Source material:
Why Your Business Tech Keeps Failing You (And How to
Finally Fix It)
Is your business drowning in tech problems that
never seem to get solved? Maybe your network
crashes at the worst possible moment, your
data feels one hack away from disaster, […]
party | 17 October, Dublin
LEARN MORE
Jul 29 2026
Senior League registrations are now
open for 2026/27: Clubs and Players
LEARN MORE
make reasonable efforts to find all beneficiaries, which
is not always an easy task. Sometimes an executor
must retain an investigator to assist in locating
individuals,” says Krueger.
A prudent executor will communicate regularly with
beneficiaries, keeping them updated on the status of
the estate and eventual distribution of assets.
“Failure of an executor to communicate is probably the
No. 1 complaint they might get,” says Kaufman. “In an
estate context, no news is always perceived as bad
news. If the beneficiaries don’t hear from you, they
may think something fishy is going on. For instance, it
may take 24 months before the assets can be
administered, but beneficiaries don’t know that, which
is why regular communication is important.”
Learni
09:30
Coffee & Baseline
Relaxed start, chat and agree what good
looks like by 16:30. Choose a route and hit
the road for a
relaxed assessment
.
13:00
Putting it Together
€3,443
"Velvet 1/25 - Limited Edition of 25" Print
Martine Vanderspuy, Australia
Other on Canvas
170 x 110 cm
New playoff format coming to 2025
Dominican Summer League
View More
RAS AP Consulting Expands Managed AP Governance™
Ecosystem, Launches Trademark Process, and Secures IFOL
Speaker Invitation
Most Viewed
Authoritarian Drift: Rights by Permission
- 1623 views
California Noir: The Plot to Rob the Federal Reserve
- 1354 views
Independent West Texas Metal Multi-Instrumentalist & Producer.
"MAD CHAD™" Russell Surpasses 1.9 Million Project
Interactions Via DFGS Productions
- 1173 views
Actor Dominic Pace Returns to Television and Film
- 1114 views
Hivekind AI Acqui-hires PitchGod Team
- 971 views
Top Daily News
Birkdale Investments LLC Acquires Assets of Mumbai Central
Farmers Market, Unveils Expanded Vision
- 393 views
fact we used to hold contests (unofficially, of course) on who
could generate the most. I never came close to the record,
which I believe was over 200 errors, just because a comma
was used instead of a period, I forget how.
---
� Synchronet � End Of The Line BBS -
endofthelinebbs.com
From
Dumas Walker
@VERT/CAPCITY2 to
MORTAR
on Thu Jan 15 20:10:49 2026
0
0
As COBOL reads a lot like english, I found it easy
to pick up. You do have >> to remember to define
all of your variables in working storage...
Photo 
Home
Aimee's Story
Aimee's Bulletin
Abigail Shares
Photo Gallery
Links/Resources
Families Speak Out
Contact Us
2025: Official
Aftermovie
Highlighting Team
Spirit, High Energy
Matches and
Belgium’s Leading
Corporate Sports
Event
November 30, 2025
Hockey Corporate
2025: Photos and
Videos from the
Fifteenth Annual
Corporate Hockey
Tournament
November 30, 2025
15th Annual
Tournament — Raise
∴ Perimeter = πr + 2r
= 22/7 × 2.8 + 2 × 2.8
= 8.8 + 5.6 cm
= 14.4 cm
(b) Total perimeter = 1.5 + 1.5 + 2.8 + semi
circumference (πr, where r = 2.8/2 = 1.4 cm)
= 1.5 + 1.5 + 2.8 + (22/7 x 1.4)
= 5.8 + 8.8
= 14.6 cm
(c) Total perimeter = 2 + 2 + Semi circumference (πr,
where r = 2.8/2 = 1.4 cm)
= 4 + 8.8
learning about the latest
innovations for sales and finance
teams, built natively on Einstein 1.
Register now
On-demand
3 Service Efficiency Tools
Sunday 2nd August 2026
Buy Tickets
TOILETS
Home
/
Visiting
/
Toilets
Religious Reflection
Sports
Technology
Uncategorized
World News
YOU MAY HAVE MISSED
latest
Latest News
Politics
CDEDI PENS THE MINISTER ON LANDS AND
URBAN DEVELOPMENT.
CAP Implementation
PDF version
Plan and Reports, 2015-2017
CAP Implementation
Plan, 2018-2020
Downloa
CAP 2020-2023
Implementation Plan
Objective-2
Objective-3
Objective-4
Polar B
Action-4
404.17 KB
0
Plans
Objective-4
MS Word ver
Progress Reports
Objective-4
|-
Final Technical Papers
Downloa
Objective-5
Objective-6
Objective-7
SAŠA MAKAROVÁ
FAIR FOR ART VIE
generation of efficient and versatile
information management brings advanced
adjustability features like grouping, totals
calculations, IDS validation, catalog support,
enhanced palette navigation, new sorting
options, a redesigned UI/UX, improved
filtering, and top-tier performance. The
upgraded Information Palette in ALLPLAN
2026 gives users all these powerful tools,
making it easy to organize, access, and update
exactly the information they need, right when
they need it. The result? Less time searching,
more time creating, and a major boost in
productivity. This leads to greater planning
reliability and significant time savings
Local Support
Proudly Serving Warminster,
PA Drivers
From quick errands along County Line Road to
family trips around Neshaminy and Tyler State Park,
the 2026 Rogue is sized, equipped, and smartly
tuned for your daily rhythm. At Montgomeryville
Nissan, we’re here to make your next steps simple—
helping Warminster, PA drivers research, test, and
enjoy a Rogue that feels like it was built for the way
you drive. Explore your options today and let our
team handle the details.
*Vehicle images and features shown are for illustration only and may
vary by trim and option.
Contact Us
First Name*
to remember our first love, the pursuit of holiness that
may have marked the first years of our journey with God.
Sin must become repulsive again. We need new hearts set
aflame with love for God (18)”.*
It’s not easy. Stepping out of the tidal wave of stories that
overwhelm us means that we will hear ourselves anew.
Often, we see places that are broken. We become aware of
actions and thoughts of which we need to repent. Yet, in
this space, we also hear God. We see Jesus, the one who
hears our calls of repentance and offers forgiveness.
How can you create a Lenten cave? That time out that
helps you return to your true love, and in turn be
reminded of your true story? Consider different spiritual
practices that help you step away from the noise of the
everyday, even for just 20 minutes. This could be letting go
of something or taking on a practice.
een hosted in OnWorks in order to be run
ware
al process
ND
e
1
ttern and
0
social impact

What you should do: Find each line in the material above that carries the string "circumference", and copy it.

Task response:
circumference (πr, where r = 2.8/2 = 1.4 cm)
(c) Total perimeter = 2 + 2 + Semi circumference (πr,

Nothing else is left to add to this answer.